## WHAT TO DO:
Among the entries below, how many lines contain the string "زالنجي"? Only the number, please.

## EXTRACTED RECORDS:

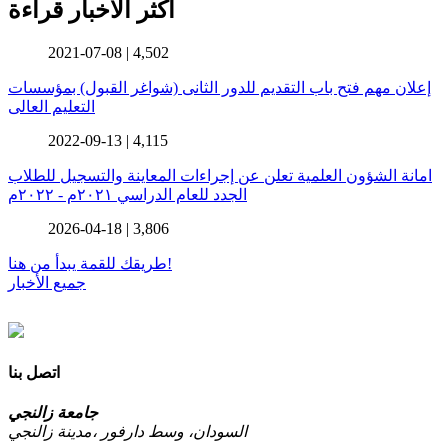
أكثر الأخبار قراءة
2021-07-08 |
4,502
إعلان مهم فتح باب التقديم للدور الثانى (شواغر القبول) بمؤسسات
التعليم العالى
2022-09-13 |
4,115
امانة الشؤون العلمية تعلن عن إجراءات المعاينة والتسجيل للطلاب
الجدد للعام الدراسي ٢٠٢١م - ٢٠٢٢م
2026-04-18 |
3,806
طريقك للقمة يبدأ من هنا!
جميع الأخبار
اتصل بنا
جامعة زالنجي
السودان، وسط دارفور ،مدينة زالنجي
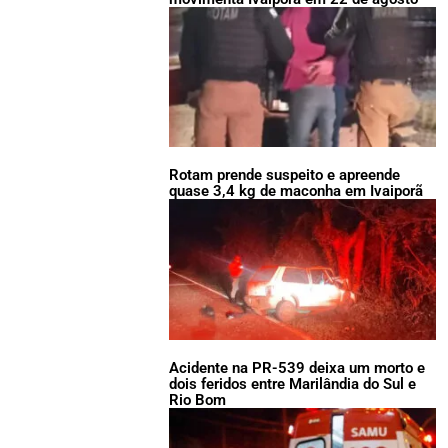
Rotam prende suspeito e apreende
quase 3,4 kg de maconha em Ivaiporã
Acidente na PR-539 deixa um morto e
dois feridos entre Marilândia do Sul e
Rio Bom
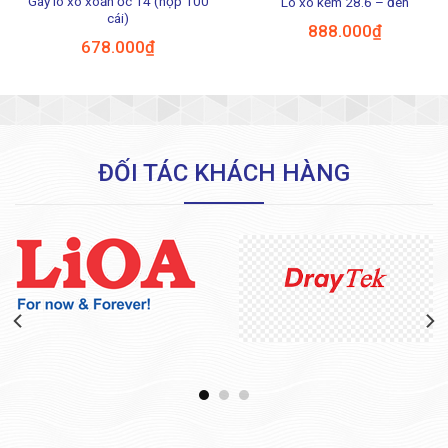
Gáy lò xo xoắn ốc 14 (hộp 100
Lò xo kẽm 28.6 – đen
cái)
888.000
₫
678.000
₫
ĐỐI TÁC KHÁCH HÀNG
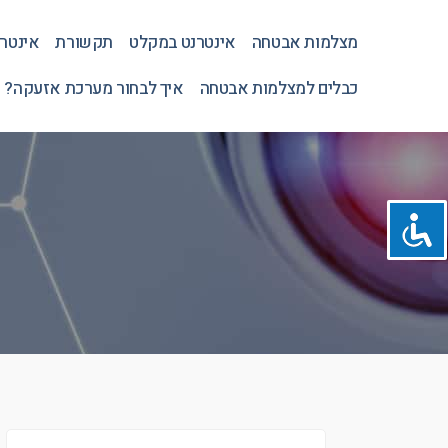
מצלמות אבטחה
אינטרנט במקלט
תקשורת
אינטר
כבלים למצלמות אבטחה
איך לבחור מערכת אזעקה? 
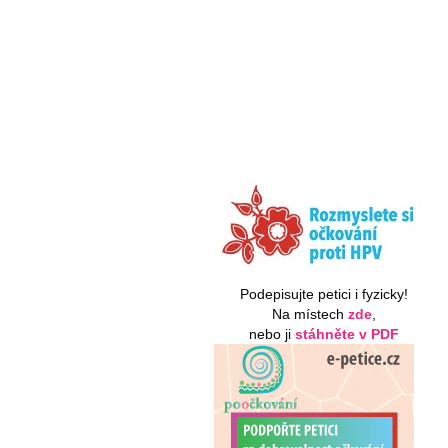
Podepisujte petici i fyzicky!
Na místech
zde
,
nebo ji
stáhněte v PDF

## ANSWER SPACE:
2